We're at a turning point, where everybody 20 years old or so, and older, will have a fundamental advantage against every younger programmer when it comes to "coding with AI". Younger programmers will have no natural incentives to learn non-vibe coding techniques. Things are gonna get weird.
Parallels to the past: C Programmers who benefited from knowing Assembly. Java programmers who benefited from knowing manual memory management. UIKit programmers who benefited from knowing AppKit. SwiftUI programmers who ... well, they kind of got a raw deal.
@danielpunkass Will it matter? I have no idea how to make a punch card, and it hasn’t limited my work.

@mikesax @danielpunkass It would matter, if every OS would still be using punch cards under the hood.

Young developers that now create some app with an LLM will be out at sea as soon as a deeper integration with the OS is necessary. Also, they will have learned none of the underlying skills that would allow them to build a career in this field.

What are they going to do in the future - forever just ask an LLM to please do the coding for them?

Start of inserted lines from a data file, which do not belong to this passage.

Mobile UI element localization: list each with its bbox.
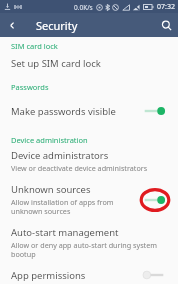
button[interactable]: Back: [0, 13, 24, 37]
button[interactable]: Device administrators: [0, 146, 178, 176]
button[interactable]: Toggle off: [140, 269, 170, 281]
staticText: App permissions: [11, 269, 86, 281]
staticText: Set up SIM card lock: [11, 57, 101, 70]
staticText: Unknown sources: [11, 183, 91, 196]
staticText: Device administration: [11, 135, 88, 145]
button[interactable]: Set up SIM card lock: [0, 52, 178, 75]
staticText: View or deactivate device administrators: [11, 163, 148, 173]
staticText: Allow or deny app auto-start during syst…: [11, 240, 157, 259]
button[interactable]: Search: [154, 13, 178, 37]
staticText: 07:32: [157, 2, 175, 12]
staticText: Auto-start management: [11, 226, 119, 239]
staticText: SIM card lock: [11, 41, 58, 51]
staticText: Allow installation of apps from unknown …: [11, 197, 114, 216]
staticText: Device administrators: [11, 149, 109, 162]
staticText: Make passwords visible: [11, 105, 116, 118]
button[interactable]: Make passwords visible: [0, 93, 178, 129]
button[interactable]: App permissions: [0, 266, 178, 284]
staticText: Security: [36, 18, 78, 33]
button[interactable]: Auto-start management: [0, 223, 178, 262]
button[interactable]: Toggle on: [140, 98, 170, 124]
button[interactable]: Toggle on: [140, 187, 170, 213]
staticText: 0.0K/s: [74, 3, 93, 12]
button[interactable]: Unknown sources: [0, 180, 178, 219]
staticText: Passwords: [11, 82, 49, 92]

@tsturm @mikesax Yep Thomas you totally get what I'm saying.
@danielpunkass I feel like people 15 years younger than me were all pushed into pair programming with another person that might do half or more of the work, maybe vibe coding is just pair programming but with a robot?
@mathowie
The problem, right now, is thinking that the AI half of the pair is the wise, experienced one. It's fast, but often chooses a bad path quickly.
Even if both of the pair were inexperienced, they talked through the problem and often got to an efficient solution. If you assume the AI is all knowing (not just fast) and don’t inspect the methods, you’ll accept bad code.
@danielpunkass
@danielpunkass I don't quite think that's the same, becuase the models used will be biased towards older stuff they are trained on, and thus necessarily lagging in providing the most recent innovations.
@draNgNon maybe, but the models are trained more and more to do their own research. They search the web way faster than I can, and bring me up-to-date advice.
@danielpunkass yes and I do not see how this phenomenon would be limited to programming
@danielpunkass As someone who teaches computer science, I worry that AI is preventing stuents from learning the core concepts that are necessary to understand, even when using AI later in their educational and work careers. Some students see this and are avoiding AI for assignments (but still using it for reviewing for exams, etc.) while others are fine with AI doing their homework that is meant to develop their own skills.